Eating foie gras may increase your risk of Alzheimer’s. Still, this could be for the best if the first neurons to go are the ones that allow us to feel empathy for geese.

blogospheric cross-pollination

Via Slashdot: Ars Technica takes a trip to the Creationist Museum. There’s a nice Flickr set of the trip here.

I don’t know… Between the relatively high production values and the tantalizing promise of Triceratops rides, I think they make a pretty good case.

another victory for talking out of my ass

Scientists say the bees are probably dying from a fungus, possibly in combination with a virus. They’re also optimistic about it being treatable with antibiotics:

Beekeeper: Now listen bees, you’ve got to take the entire bottle. Don’t stop just because you’re feeling better.


Bees: [DEAFENING BUZZ]


Beekeeper: Alright then.

Via Slashdot.

two neuroscience links

First, a discussion of Dostoyevsky’s epilepsy. I haven’t got much to add; it’s interesting stuff, though.
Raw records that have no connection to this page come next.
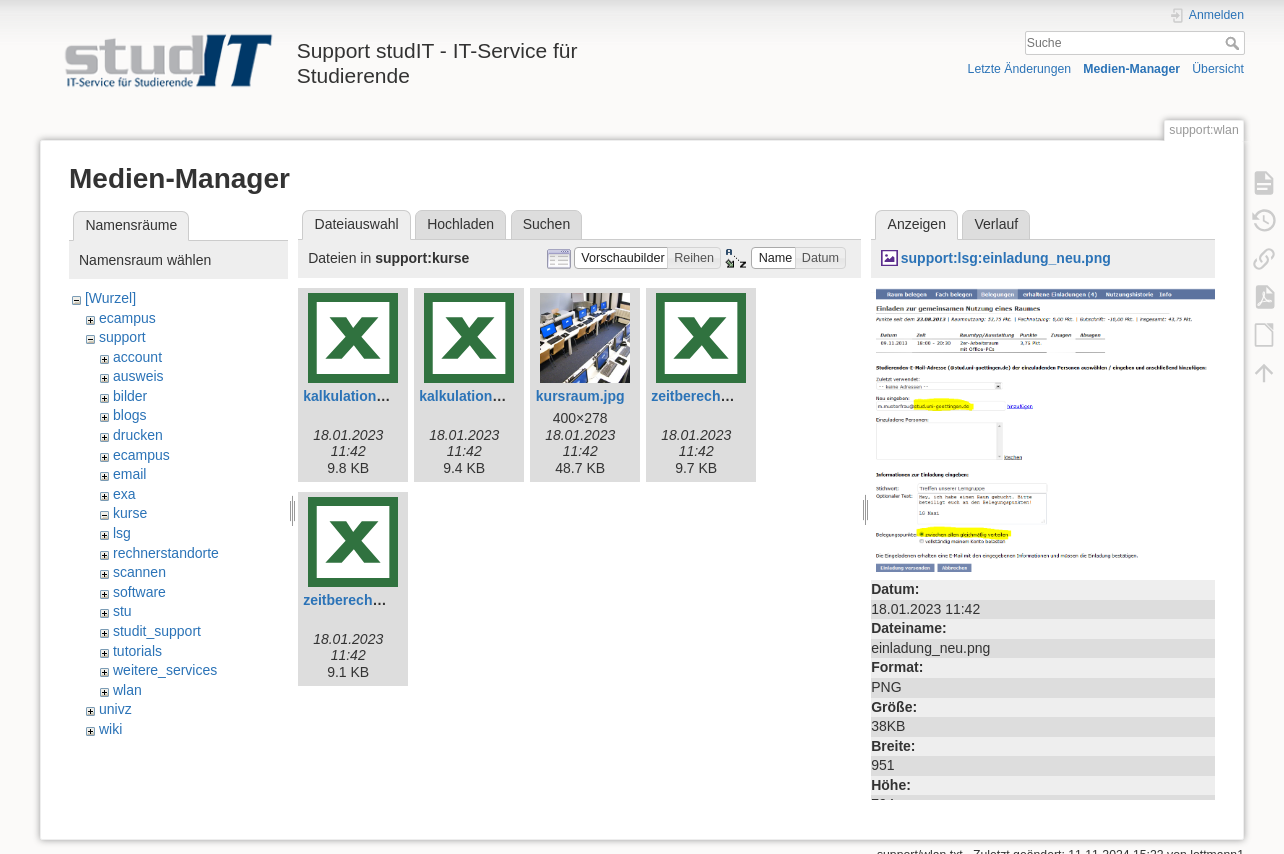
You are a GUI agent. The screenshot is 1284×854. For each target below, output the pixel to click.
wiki (110, 729)
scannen (139, 572)
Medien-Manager (1131, 69)
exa (124, 494)
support (122, 337)
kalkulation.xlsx (471, 396)
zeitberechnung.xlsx (370, 600)
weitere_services (165, 670)
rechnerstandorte (166, 553)
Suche (1234, 43)
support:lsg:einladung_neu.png (1006, 258)
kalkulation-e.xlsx (361, 396)
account (137, 357)
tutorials (137, 651)
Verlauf (997, 224)
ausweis (138, 376)
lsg (122, 533)
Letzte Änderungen (1020, 69)
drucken (138, 435)
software (139, 592)
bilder (130, 396)
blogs (129, 415)
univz (115, 709)
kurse (130, 513)
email (129, 474)
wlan (127, 690)
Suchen (546, 224)
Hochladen (460, 224)
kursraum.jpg (580, 396)
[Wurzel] (110, 298)
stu (122, 611)
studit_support (157, 631)
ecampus (127, 318)
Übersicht (1218, 69)
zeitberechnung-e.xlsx (724, 396)
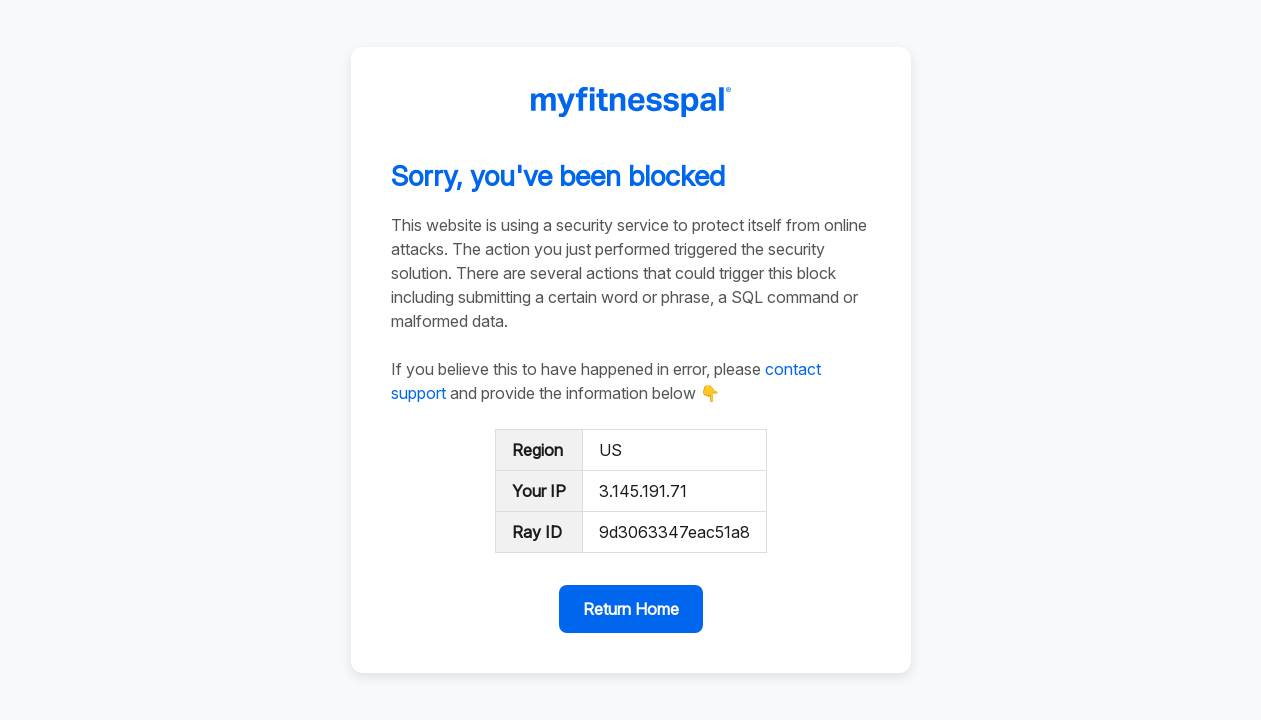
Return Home (631, 609)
Second, this article on Numenta, the brain-like computing startup from one of the guys behind Palm and Treo. I’d read this Wired article on the startup a little while ago. What they’re doing is interesting, and I’m sure they’ve got some very smart people working for them. But in both articles Hawkins takes pains to poo-poo neural networks as a failed AI technology, and to distance his own “HTMs” from them. Yet after reading the descriptions of his technology (and the training and parameter-tuning it requires) and accounts of the sorts of tasks that HTMs can perform, the tech sounds a lot like multilayer perceptrons. The dog-identifying tasks he points to are really just a more advanced case of the sorts of problems they had us solve in Intro to Neural Networks.

I’m all for moving beginner toolkits out of Matlab and into the open source world — I’m excited about Numenta, and hope it does well. But there’s no reason to put down the accomplishments of those who came before you when what you’re doing seems to be a variation on the techniques they pioneered.